> **Assignment**: Copy out the listing below, keeping every character as is.
===
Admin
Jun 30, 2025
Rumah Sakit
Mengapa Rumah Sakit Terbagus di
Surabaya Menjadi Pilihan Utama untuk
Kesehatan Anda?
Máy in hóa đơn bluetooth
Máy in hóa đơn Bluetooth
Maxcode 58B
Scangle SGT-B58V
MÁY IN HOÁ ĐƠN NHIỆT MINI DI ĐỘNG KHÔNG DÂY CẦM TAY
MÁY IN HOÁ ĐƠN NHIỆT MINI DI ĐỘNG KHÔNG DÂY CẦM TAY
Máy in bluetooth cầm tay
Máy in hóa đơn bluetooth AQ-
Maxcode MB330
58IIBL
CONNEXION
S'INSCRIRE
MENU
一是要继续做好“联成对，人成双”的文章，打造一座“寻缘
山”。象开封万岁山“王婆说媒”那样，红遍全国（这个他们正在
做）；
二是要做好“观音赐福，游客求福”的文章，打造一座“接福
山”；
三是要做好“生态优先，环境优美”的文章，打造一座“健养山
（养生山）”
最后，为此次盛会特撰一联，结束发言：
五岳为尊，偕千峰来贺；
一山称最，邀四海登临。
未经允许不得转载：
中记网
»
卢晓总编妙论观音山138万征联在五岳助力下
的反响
===
> **Reply**:
Admin
Jun 30, 2025
Rumah Sakit
Mengapa Rumah Sakit Terbagus di
Surabaya Menjadi Pilihan Utama untuk
Kesehatan Anda?
Máy in hóa đơn bluetooth
Máy in hóa đơn Bluetooth
Maxcode 58B
Scangle SGT-B58V
MÁY IN HOÁ ĐƠN NHIỆT MINI DI ĐỘNG KHÔNG DÂY CẦM TAY
MÁY IN HOÁ ĐƠN NHIỆT MINI DI ĐỘNG KHÔNG DÂY CẦM TAY
Máy in bluetooth cầm tay
Máy in hóa đơn bluetooth AQ-
Maxcode MB330
58IIBL
CONNEXION
S'INSCRIRE
MENU
一是要继续做好“联成对，人成双”的文章，打造一座“寻缘
山”。象开封万岁山“王婆说媒”那样，红遍全国（这个他们正在
做）；
二是要做好“观音赐福，游客求福”的文章，打造一座“接福
山”；
三是要做好“生态优先，环境优美”的文章，打造一座“健养山
（养生山）”
最后，为此次盛会特撰一联，结束发言：
五岳为尊，偕千峰来贺；
一山称最，邀四海登临。
未经允许不得转载：
中记网
»
卢晓总编妙论观音山138万征联在五岳助力下
的反响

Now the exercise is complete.